Él siguió viéndome en silencio, luego bajó la mirada a la máquina de escribir frente a mí. No habíamos avanzado mucho esa tarde. Era la primera vez que él guardaba silencio por tanto tiempo.

Grinstein suspiró.

—Necesito un trago —dijo—. No, la botella completa—se levantó de la silla y dio media vuelta—. Regresaré en unos quince minutos, ¿quieres algo?

—No, gracias.

Abandonó la oficina y la puerta chirrió cuando la cerró tras él.
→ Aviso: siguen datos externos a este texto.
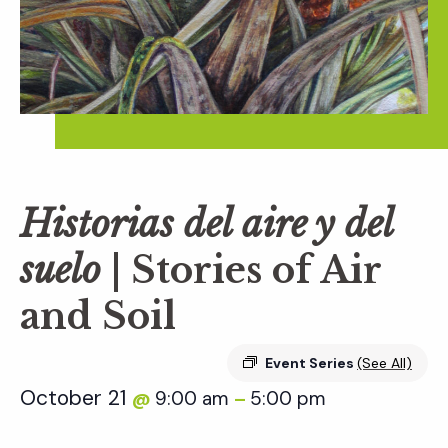
Historias del aire y del
suelo
| Stories of Air
and Soil
Event Series
(See All)
October 21
9:00 am
5:00 pm
@
–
Acomodé la hoja en la máquina y leí el último párrafo que me dictó. La novela iba bastante bien, pensé que ya tenía planeado todo el capítulo, pero no era así. Quizá tenía un par de ideas vagas y las desarrollaba al mismo tiempo que las decía en voz alta. Eso, a mi perspectiva, lo convertiría en un genio. Me consideraba afortunado de poder trabajar para un autor tan brillante y exitoso como él. Admiré las fotografías sobre el escritorio, todas eran del señor Grinstein en sus viajes alrededor del mundo; en una tomaba té con una geisha y en otra tiritaba de frío frente a la Catedral de San Basilio. Me pregunté si tendría esposa e hijos. No había forma de saberlo, pues él nunca hablaba de sí mismo. Grinstein venía al pueblo cada dos años durante el invierno y me llamaba para dictarme sus novelas. La paga era demasiado buena, recuerdo que cuando vi su anuncio en el periódico creí que se trataba de una broma. Aún así me animé a presentarme a la entrevista. Él solo me preguntó a qué me dedicaba, y me dio el trabajo en cuanto le respondí que era maestro de primaria.
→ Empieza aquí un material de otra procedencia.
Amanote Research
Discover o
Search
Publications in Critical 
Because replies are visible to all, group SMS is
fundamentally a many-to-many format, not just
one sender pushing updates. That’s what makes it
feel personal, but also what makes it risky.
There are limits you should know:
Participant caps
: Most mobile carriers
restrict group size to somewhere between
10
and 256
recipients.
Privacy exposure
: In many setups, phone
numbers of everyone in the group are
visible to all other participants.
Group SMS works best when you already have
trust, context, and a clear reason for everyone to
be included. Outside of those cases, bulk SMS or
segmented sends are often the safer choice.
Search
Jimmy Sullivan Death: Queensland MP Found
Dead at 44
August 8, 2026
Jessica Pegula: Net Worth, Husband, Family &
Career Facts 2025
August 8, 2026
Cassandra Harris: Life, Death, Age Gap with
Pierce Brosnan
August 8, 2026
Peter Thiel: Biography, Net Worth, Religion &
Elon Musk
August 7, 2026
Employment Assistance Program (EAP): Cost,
Maté el tiempo viendo los souvenirs de sus viajes en una vitrina que tenía a poca distancia del escritorio.

¿Cuántas propiedades tendrá? pensé. Esta es enorme y solo la usa de vez en cuando.

Bostecé y miré por la ventana. La casona se encontraba en un acantilado no muy alto, por lo que tenía una vista muy buena al mar. Admiré a las olas rompiéndose lentamente contra las rocas. Era un día muy tranquilo. Volví a bostezar.

Debí pedirle una taza de café.

Grinstein volvió ya más relajado y se asomó por la ventana.

—Mañana cumplo 40—me dijo.

—¿Eh?

—Mañana cumplo 40.

—Felicidades.

Él me miró con el ceño fruncido, como si lo hubiera insultado.

—¿Cuántos cumples tú este año?—me preguntó.

—28.

—28. Eso sí es digno de felicitarse.

—Lo siento.

Él me palmeó el hombro.

—Es todo por hoy, ya puedes irte. Nos vemos mañana.

De vuelta en casa mi madre me sirvió una sopa de cangrejo y me hizo preguntas sobre el señor Grinstein. Los temas siempre eran los mismos y mis respuestas también.

—¿Ya te dijo cómo se llama la novela?

—No, y no lo hará. Nunca lo hace. Las publica bajo seudónimo, así que no hay forma de que las encuentre en librerías.

—Qué grosero de su parte—llenó mi taza de café—. ¿Y ya te dijo de dónde es?

—Tampoco. Sospecho que es medio asiático por sus ojos un poco rasgados y pelo lacio. Ha de tener un padre filipino, o tailandés.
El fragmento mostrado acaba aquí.